Climbing the peak. HRSG duct burners add up to 25 MW additional capacity, the foggers up to 20 MW from each GT at full blast. Normally, the blocks run on an automatic generation control (AGC) signal from grid dispatch, but not during power augmentation. During these hours, the goal is to deliver as much capacity as possible, not cycle to meet fluctuating demand.

Variable-frequency drives (VFD) on the fogger water pumps help control flow to the GTs as ambient humidity fluctuates. Foggers typically run in the summer months when temperatures are above about 70F.

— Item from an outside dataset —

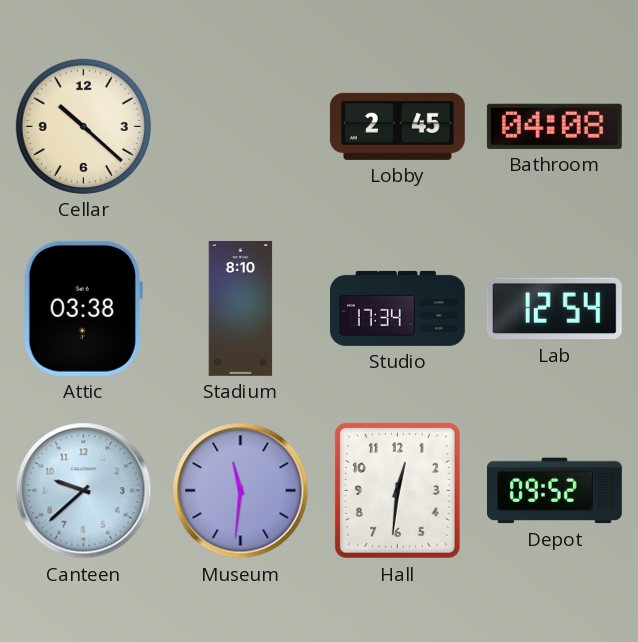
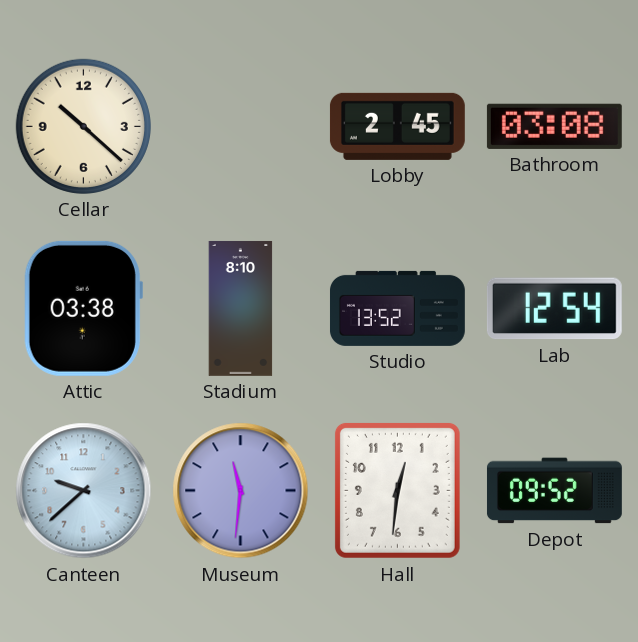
Bathroom: 04:08 -> 03:08
Studio: 17:34 -> 13:52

The plant has endured a prolonged learning curve with various fogging systems (Fig 1). All GTs came equipped with foggers supplied by the OEM, but they proved unreliable and also contributed to erosion of compressor blades. After attempts at correcting issues with the original foggers failed, a replacement system from Mee Industries was installed on one block. It apparently operated well and fogging water droplet size was controlled well enough to avoid blade erosion.

However, early in 2014, the facility contracted with Caldwell Energy to retrofit the remaining GE units with its equipment, using as much of the original equipment as possible. According to Caldwell’s Rodney Kohler, the original foggers relied on belt-driven plunger pumps. Not only were they prone to failure at this site, pieces of the pump seals would clog spray nozzles and other downstream components, especially during summer when they are frequently online.

The Caldwell foggers avoid belt-driven pumps, gearboxes, and lube oil systems, and instead incorporate high-pressure, positive-displacement pumps with VFD motors. Kohler said these pumps more accurately deliver the right amount of water to the nozzles, while minimizing valves and piping. They also require less frequent inspections.

Foggers are critical at this site to meet contractual output obligations when dispatched during peak demand periods. At a facility where every drop of water has value, precise control over water delivery to the fogger nozzles is important. Plant personnel reported no significant issues with the new foggers, although Kohler noted that some teething problems had to be worked out with thermal management in the VFD power electronics package.

Beat the fuel burn. Because of the high number of starts, one of the facility’s primary key performance indicators (KPI) is to minimize fuel consumption during startups. To this end, the plant developed a six-mode startup sequence automation package, which runs in the Ovation control system. In addition, there are automated procedures for hot, warm, and cold starts based on aggregated temperature decays from previous starts.

Essentially, the software benchmarks each start on megawatts, emissions, fuel burn, dispatch times, turbine ramp rates, etc, by comparing the current start sequence to an “expected” start based on actual operating conditions—such as ambient air conditions, equipment temperatures (for example, hot, warm, or cold start), and steam-temperature profiles. All the required data are collected in the DCS; the plant just puts it to good use in a convenient way that enhances operations.

Automation is important for reducing human error and making starts consistent, but also to give operators performance targets. The goal is to reduce the fuel burn and meet or exceed the dispatch times. Automating startup routines also adds flexibility. When the GTs are in extended turndown, the operating mode used to avoid a restart, a power block can be brought to full load in 17 minutes.

Another benefit of consistent startup sequences and predictable fuel burns is they help plant management arrange for more cost-efficient gas deliveries.